Mas até mesmo a terra desprotegida diante do dique é usada tão logo se projeta apenas poucos centímetros acima do nível da água. Uma das audaciosas é Shamsun Nahar, cuja choupana de bambu fica em uma pequena colina de terra. como uma versão de Terceiro Mundo das pequenas ilhas nas planícies de lama de Frisland, no norte holandês, conhecidas como Halligen. Ela planta no solo aluvial fértil com seus quatro filhos, e o chama de "um presente de Alá". Nahar chegou aqui há apenas poucos meses. Seu marido trabalha no sudeste do país, ou nas docas ou como condutor de riquixá. De fato, Nahar não sabe ao certo o que ele está fazendo no momento, porque, sem um celular, ela não tem como manter contato com seu marido. Ela também não possui um rádio para alertá-la contra ciclones. Ela envia seu filho para trazer as redes. Sem a pesca, a família não conseguiria sobreviver. A maré atingiu a ponta do dique e a água está se agitando diante de sua choupana.
Nahar sabe muito bem quão perigosas vastas quantidades de água podem ser, e ainda assim ela corre o risco de viver à beira da água, na esperança de se tornar a proprietária da terra recuperada. Segundo as leis não escritas dos nômades das marés, o governo no final dará a propriedade da terra recuperada aos primeiros que tiverem sucesso em tomar posse dela. Uma rajada de vento envolve Nahar em uma nuvem de poeira fina. O vento mudou de direção e agora está soprando do sul. A estação seca, que geralmente dura de novembro a abril, está chegando ao fim.
Domando rios monstros
Um vento sul é um sinal de aproximação da monção de verão, um tempo em que os esforços de Gerard Pichel serão testados. O engenheiro holandês está tentando domar os rios que incham em monstros selvagens durante a monção.
Pichel está a caminho do Jamuna, como o Brahmaputra é chamado no lado bengalês da fronteira. Um hidrólogo da DHV, uma firma de engenharia da cidade da Amersfoort, na região central holandesa, Pichel, em um projeto conjunto do Ministério dos Recursos Hídricos em Dacca, protegeu as margens do rio com diques e dois quebra-mares que se projetam do rio em ângulos retos.
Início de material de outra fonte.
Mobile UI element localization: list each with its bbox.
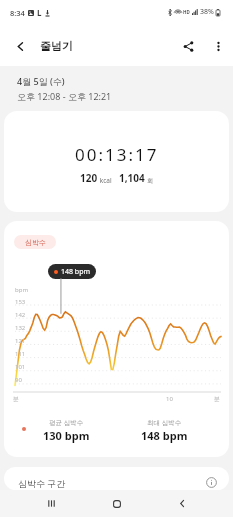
staticText: HD — [183, 9, 190, 15]
button[interactable]: 심박수 — [14, 235, 56, 249]
staticText: 132 — [15, 324, 26, 332]
staticText: 90 — [15, 376, 22, 384]
button[interactable]: Back — [168, 490, 196, 517]
staticText: 분 — [13, 395, 19, 403]
button[interactable]: 심박수 구간 — [4, 467, 229, 490]
other: Info — [206, 477, 217, 488]
staticText: 38% — [200, 7, 214, 17]
staticText: 심박수 구간 — [18, 477, 66, 489]
staticText: 111 — [15, 350, 26, 358]
staticText: 1,104 — [119, 171, 145, 185]
staticText: 오후 12:08 - 오후 12:21 — [17, 90, 112, 102]
staticText: 분 — [214, 395, 220, 403]
staticText: 142 — [15, 311, 26, 319]
staticText: 153 — [15, 298, 26, 306]
button[interactable]: Back — [0, 26, 40, 66]
staticText: 120 — [80, 171, 98, 185]
staticText: 101 — [15, 363, 26, 371]
button[interactable]: Recent apps — [37, 490, 65, 517]
staticText: 121 — [15, 337, 26, 345]
staticText: 130 bpm — [43, 428, 90, 443]
staticText: 최대 심박수 — [147, 418, 182, 427]
staticText: 8:34 — [10, 8, 25, 18]
staticText: 00:13:17 — [75, 143, 159, 166]
staticText: 평균 심박수 — [49, 418, 84, 427]
staticText: 줄넘기 — [40, 39, 73, 53]
staticText: 심박수 — [25, 238, 46, 247]
staticText: bpm — [15, 286, 28, 294]
staticText: 148 bpm — [61, 267, 90, 277]
staticText: kcal — [98, 176, 112, 185]
staticText: 10 — [166, 395, 173, 403]
button[interactable]: Home — [103, 490, 131, 517]
button[interactable]: More options — [203, 31, 233, 61]
button[interactable]: Share — [173, 31, 203, 61]
staticText: 4월 5일 (수) — [17, 75, 65, 87]
staticText: L — [37, 7, 42, 18]
staticText: 회 — [145, 176, 154, 185]
staticText: 148 bpm — [141, 428, 188, 443]
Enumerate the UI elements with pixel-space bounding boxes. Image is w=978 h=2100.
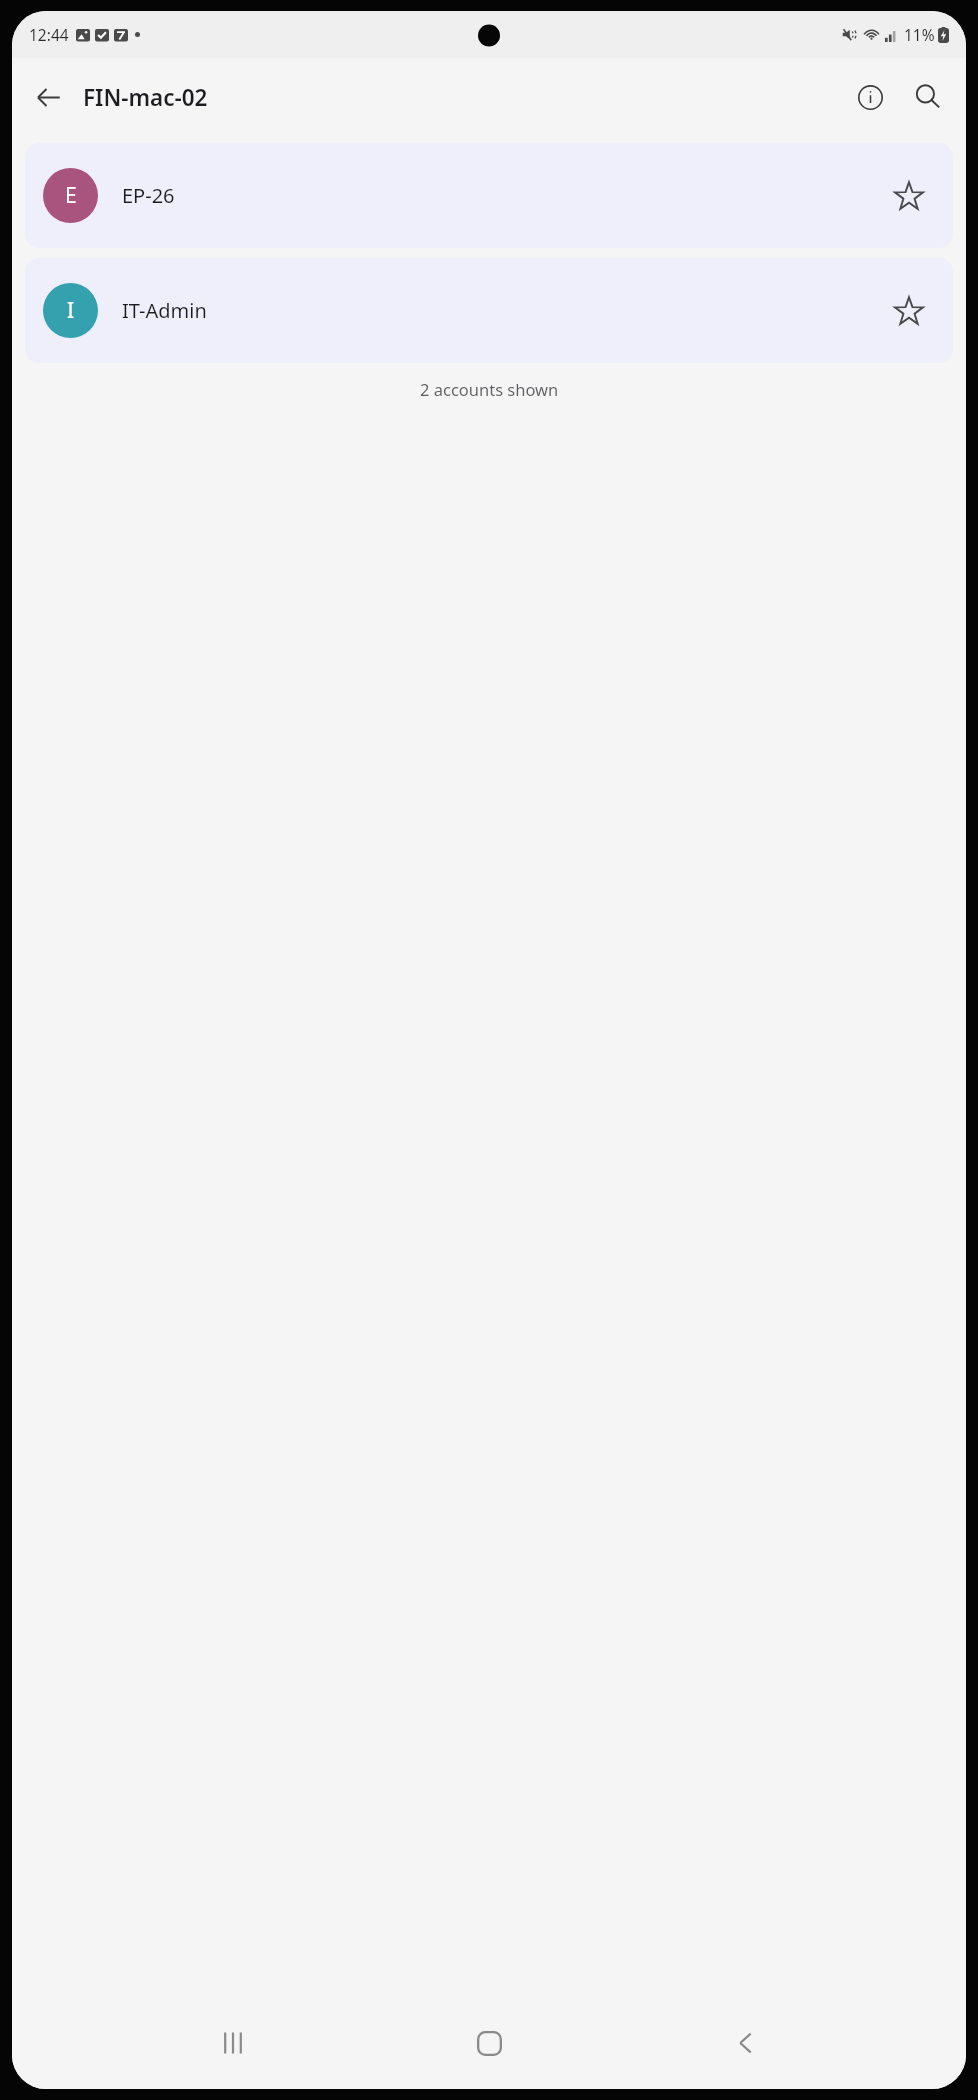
button[interactable]: Favorite EP-26 [883,170,935,222]
button[interactable]: Recent apps [197,2007,269,2079]
staticText: E [65,181,77,210]
staticText: FIN-mac-02 [83,82,208,113]
staticText: IT-Admin [122,297,207,324]
staticText: I [67,296,75,325]
staticText: EP-26 [122,182,175,209]
staticText: 2 accounts shown [420,378,559,400]
button[interactable]: Back [24,73,72,121]
staticText: 11% [904,24,935,45]
button[interactable]: Back [710,2007,782,2079]
button[interactable]: Info [846,73,894,121]
button[interactable]: Home [453,2007,525,2079]
button[interactable]: Search [904,73,952,121]
staticText: 12:44 [29,24,69,45]
button[interactable]: I [25,258,953,363]
button[interactable]: E [25,143,953,248]
button[interactable]: Favorite IT-Admin [883,285,935,337]
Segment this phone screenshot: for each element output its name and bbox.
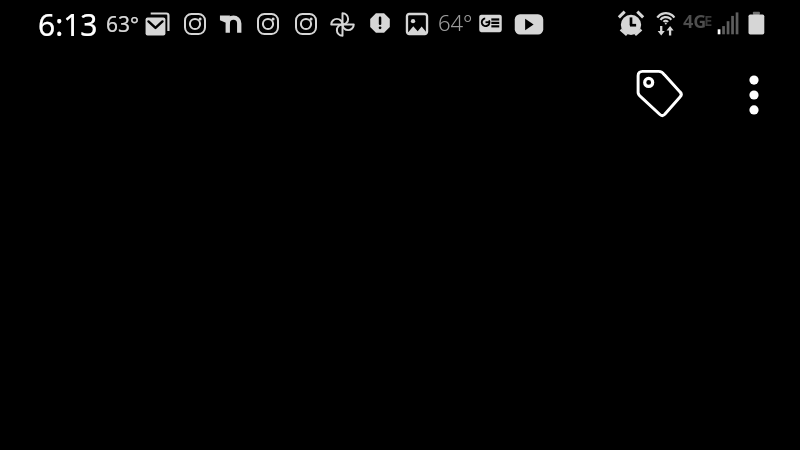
staticText: 64° bbox=[438, 7, 473, 37]
staticText: 6:13 bbox=[38, 4, 98, 45]
button[interactable]: More options bbox=[730, 71, 778, 119]
button[interactable]: Labels bbox=[623, 57, 695, 129]
staticText: 4G bbox=[683, 9, 707, 34]
staticText: 63° bbox=[106, 10, 140, 39]
staticText: E bbox=[704, 10, 713, 30]
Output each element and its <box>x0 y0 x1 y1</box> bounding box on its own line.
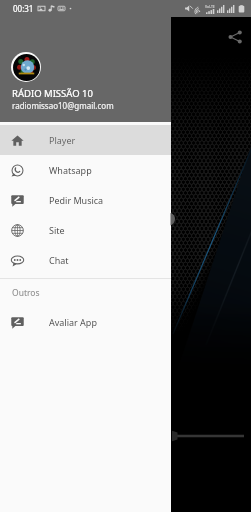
staticText: Player <box>49 134 76 146</box>
button[interactable]: Pedir Musica <box>0 185 171 215</box>
staticText: VoLTE <box>205 4 215 9</box>
button[interactable]: Whatsapp <box>0 155 171 185</box>
button[interactable]: Site <box>0 215 171 245</box>
staticText: Whatsapp <box>49 164 92 176</box>
button[interactable]: Close navigation drawer <box>171 60 251 412</box>
staticText: Pedir Musica <box>49 194 104 206</box>
staticText: Site <box>49 224 65 236</box>
staticText: 00:31 <box>13 3 34 14</box>
button[interactable]: Share <box>223 25 247 49</box>
button[interactable]: Player <box>0 125 171 155</box>
staticText: Chat <box>49 254 69 266</box>
staticText: Outros <box>12 287 40 299</box>
button[interactable]: Chat <box>0 245 171 275</box>
staticText: Avaliar App <box>49 316 97 328</box>
staticText: RÁDIO MISSÃO 10 <box>12 87 93 100</box>
staticText: radiomissao10@gmail.com <box>12 100 114 111</box>
button[interactable]: Avaliar App <box>0 307 171 337</box>
button[interactable]: Seek bar <box>0 428 251 444</box>
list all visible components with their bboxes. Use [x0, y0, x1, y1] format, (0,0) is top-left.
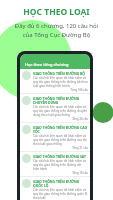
button[interactable]: GIAO THÔNG TRÊN ĐƯỜNG BỘ	[20, 69, 90, 93]
staticText: Các câu hỏi liên quan tới khái niệm và q…	[33, 159, 88, 171]
staticText: HỌC THEO LOẠI	[0, 6, 113, 18]
staticText: Tổng 166 câu	[33, 88, 88, 92]
staticText: GIAO THÔNG TRÊN ĐƯỜNG QUỐC LỘ	[33, 179, 88, 188]
button[interactable]: GIAO THÔNG TRÊN ĐƯỜNG SẮT	[20, 152, 90, 176]
staticText: Đầy đủ 6 chương, 120 câu hỏi của Tổng Cụ…	[0, 22, 113, 39]
staticText: Các câu hỏi liên quan tới khái niệm và q…	[33, 134, 88, 146]
button[interactable]: GIAO THÔNG TRÊN ĐƯỜNG CHUYÊN DÙNG	[20, 94, 90, 122]
button[interactable]: GIAO THÔNG TRÊN ĐƯỜNG QUỐC LỘ	[20, 177, 90, 200]
staticText: GIAO THÔNG TRÊN ĐƯỜNG BỘ	[33, 71, 85, 76]
staticText: Các câu hỏi liên quan tới khái niệm và q…	[33, 188, 88, 199]
staticText: GIAO THÔNG TRÊN ĐƯỜNG SẮT	[33, 154, 86, 159]
staticText: GIAO THÔNG TRÊN ĐƯỜNG CAO TỐC	[33, 125, 88, 134]
staticText: Các câu hỏi liên quan tới khái niệm và q…	[33, 76, 88, 88]
staticText: GIAO THÔNG TRÊN ĐƯỜNG CHUYÊN DÙNG	[33, 96, 88, 105]
button[interactable]: GIAO THÔNG TRÊN ĐƯỜNG CAO TỐC	[20, 123, 90, 151]
staticText: Học theo từng chương	[25, 62, 69, 67]
staticText: Tổng 18 câu	[33, 171, 88, 175]
staticText: Tổng 26 câu	[33, 117, 88, 121]
staticText: Tổng 21 câu	[33, 146, 88, 150]
staticText: Các câu hỏi liên quan tới khái niệm và q…	[33, 105, 88, 117]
A enchente da última monção arrancou partes da amurada. "Não podemos permitir que um desastre semelhante aconteça desta vez", diz Pichel.
Os bengaleses construíram os quebra-mares em um ângulo reto e não em um ângulo oblíquo. Como resultado, o lado diante da corrente fica exposto à força plena da água. "Nós cometemos o mesmo erro na Holanda no passado", diz Pichel, balançando sua cabeça. "Mas não é preciso cometer os mesmos erros duas vezes."
Ele já descobriu erros de engenharia hidráulica incômodos ao longo de todo o caminho de Dacca até o Jamuna: aberturas de ponte que são pequenas demais, estruturas de retenção de água dimensionadas de forma imprópria. Além disso, muito dinheiro está sendo gasto em investimentos errados. A companhia aérea estatal acabou de anunciar planos para gastar mais de US$ 1 bilhão em novos aviões. Pela mesma quantia, milhões de pessoas poderiam ser salvas de enchentes. Na verdade, muitas coisas seriam possíveis. Engenheiros desenvolveram formas de domar a natureza, com uma barragem bem situada, por exemplo, forçando o rio a depositar sedimentos ao longo de suas margens. Segundo Pichel, a tecnologia é "mais rápida do que qualquer draga e não custa nada."
Mas a barragem precisa ser construída manualmente. Os cenários que se desdobram diante dos olhos de Pichel lembram a construção das pirâmides. Usando umas macas de madeira, homens encharcados de suor arrastam blocos de pedra de um barco, se deparam com a tábua de bambu do barco ao canal e jogam a pedra na água. Para Pichel, as mudanças climáticas representam apenas outro desafio de engenharia. Além disso, os indianos, e não o aquecimento global, são os principais responsáveis pelos problemas agudos de enchente de Bangladesh.
O país vizinho muito maior construiu barragens gigantes para explorar seus grandes rios. Como resultado, os indianos estão interferindo em um equilíbrio que é crítico para Bangladesh. "Quanto menos água flui do norte para o mar, mais a água do mar avança rio acima", diz Pichel. O resultado fatal é a salinização dos campos no sul e menores safras agrícolas.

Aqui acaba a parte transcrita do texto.